WHAT YOU SHOULD DO
The lines to copy from the data below are those that hold the string "Maintenance".

######

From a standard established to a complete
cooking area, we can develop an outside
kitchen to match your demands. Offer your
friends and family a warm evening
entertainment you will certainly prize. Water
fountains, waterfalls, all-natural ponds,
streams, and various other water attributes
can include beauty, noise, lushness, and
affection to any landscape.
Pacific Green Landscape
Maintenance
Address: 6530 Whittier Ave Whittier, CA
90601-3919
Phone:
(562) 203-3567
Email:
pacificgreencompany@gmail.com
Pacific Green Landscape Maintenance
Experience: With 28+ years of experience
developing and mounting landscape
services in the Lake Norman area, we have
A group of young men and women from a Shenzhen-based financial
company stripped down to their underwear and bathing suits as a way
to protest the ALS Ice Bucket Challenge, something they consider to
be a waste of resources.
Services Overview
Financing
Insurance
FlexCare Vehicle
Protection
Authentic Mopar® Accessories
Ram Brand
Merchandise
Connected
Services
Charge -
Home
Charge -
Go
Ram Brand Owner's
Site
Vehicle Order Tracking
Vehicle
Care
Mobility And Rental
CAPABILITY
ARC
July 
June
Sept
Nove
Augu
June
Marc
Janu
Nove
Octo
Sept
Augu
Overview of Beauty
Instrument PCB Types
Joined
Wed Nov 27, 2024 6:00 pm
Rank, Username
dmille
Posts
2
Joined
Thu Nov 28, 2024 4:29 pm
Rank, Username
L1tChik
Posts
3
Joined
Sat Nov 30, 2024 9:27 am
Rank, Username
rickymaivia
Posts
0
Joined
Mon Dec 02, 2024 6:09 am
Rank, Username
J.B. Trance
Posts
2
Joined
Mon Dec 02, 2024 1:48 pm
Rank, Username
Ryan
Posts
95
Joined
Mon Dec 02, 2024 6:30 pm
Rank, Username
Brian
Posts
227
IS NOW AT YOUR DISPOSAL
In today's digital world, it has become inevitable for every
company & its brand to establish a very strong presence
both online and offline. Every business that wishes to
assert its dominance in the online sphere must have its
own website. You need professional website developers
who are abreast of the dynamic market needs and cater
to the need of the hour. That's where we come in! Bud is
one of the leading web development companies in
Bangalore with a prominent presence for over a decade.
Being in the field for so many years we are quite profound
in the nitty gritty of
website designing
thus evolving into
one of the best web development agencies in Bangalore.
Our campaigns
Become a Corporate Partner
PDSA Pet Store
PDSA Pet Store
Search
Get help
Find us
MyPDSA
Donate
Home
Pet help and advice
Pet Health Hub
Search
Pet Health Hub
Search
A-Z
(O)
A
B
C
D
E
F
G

######

FINISHED TASK
Maintenance
Pacific Green Landscape Maintenance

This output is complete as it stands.